Beauty Health Co (SKIN) is not a strong buy at the moment for a beginner investor with a long-term horizon. The stock shows bearish technical indicators, weak financial performance, and no significant positive catalysts to justify an immediate investment. While hedge funds are buying, the lack of strong growth signals and negative analyst sentiment suggest a cautious approach.
The stock is exhibiting bearish technical indicators. The MACD histogram is negative and expanding downward, RSI is neutral at 20.329, and moving averages are bearish (SMA_200 > SMA_20 > SMA_5). Key support levels are at 0.952 and 0.846, with resistance at 1.125 and 1.297.

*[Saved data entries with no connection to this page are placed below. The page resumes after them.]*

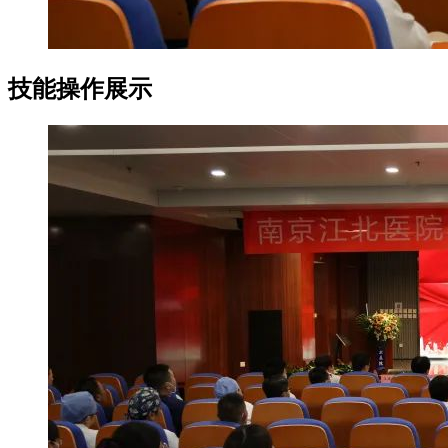
技能操作展示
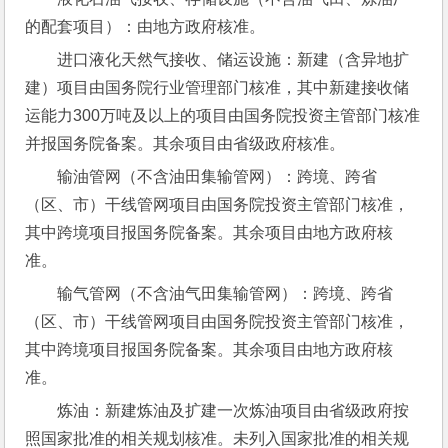
的配套项目）：由地方政府核准。
进口液化天然气接收、储运设施：新建（含异地扩
建）项目由国务院行业管理部门核准，其中新建接收储
运能力300万吨及以上的项目由国务院投资主管部门核准
并报国务院备案。其余项目由省级政府核准。
输油管网（不含油田集输管网）：跨境、跨省
（区、市）干线管网项目由国务院投资主管部门核准，
其中跨境项目报国务院备案。其余项目由地方政府核
准。
输气管网（不含油气田集输管网）：跨境、跨省
（区、市）干线管网项目由国务院投资主管部门核准，
其中跨境项目报国务院备案。其余项目由地方政府核
准。
炼油：新建炼油及扩建一次炼油项目由省级政府按
照国家批准的相关规划核准。未列入国家批准的相关规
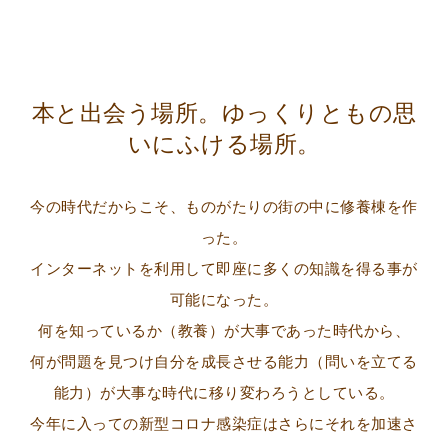
本と出会う場所。ゆっくりともの思
いにふける場所。
今の時代だからこそ、ものがたりの街の中に修養棟を作
った。
インターネットを利用して即座に多くの知識を得る事が
可能になった。
何を知っているか（教養）が大事であった時代から、
何が問題を見つけ自分を成長させる能力（問いを立てる
能力）が大事な時代に移り変わろうとしている。
今年に入っての新型コロナ感染症はさらにそれを加速さ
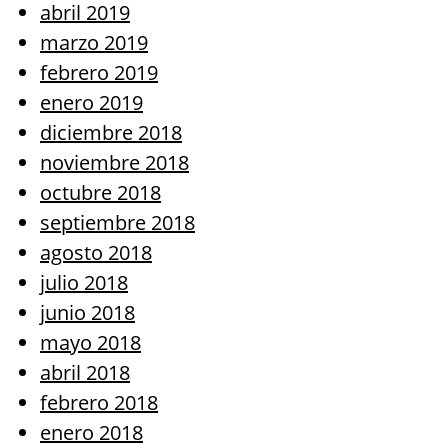
abril 2019
marzo 2019
febrero 2019
enero 2019
diciembre 2018
noviembre 2018
octubre 2018
septiembre 2018
agosto 2018
julio 2018
junio 2018
mayo 2018
abril 2018
febrero 2018
enero 2018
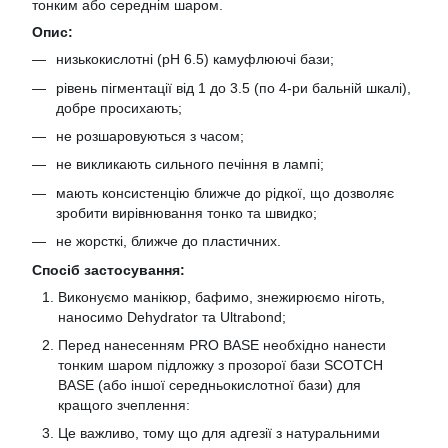
тонким або середнім шаром.
Опис:
низькокислотні (pH 6.5) камуфлюючі бази;
рівень пігментації від 1 до 3.5 (по 4-ри бальній шкалі),
добре просихають;
не розшаровуються з часом;
не викликають сильного печіння в лампі;
мають консистенцію ближче до рідкої, що дозволяє
зробити вирівнювання тонко та швидко;
не жорсткі, ближче до пластичних.
Спосіб застосування:
Виконуємо манікюр, бафимо, знежирюємо ніготь,
наносимо Dehydrator та Ultrabond;
Перед нанесенням PRO BASE необхідно нанести
тонким шаром підложку з прозорої бази SCOTCH
BASE (або іншої середньокислотної бази) для
кращого зчеплення:
Це важливо, тому що для адгезії з натуральними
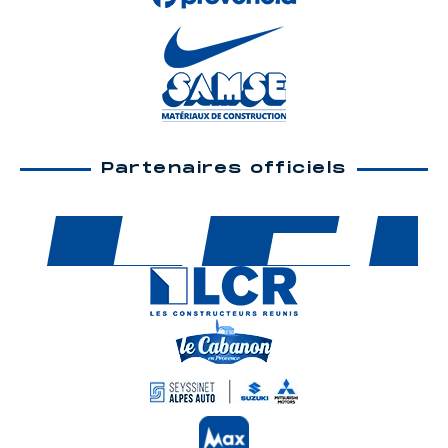
Partenaires officiels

Hedge funds are significantly increasing their buying activity, with an 87233.33% increase in the last quarter. Gross margin improved to 73.13%, up 5.92% YoY.
Revenue dropped by -1.35% YoY in Q4 2025, net income fell by -21.55% YoY, and EPS declined by -25.00% YoY. Analysts recently lowered the price target from $1.65 to $1.50, citing macro pressure and softer Q1 expectations. No recent news or congress trading data to support a positive sentiment.
In Q4 2025, revenue dropped to $82.37M (-1.35% YoY), net income fell to -$8.10M (-21.55% YoY), and EPS decreased to -0.06 (-25.00% YoY). Gross margin increased to 73.13% (+5.92% YoY), indicating some operational efficiency.
Analysts have a Hold rating on the stock. The price target was recently lowered from $1.65 to $1.50 due to macroeconomic pressures and weaker Q1 expectations. However, FY26 EBITDA guidance suggests a potential 20% upside, though this is contingent on improved distributor activity.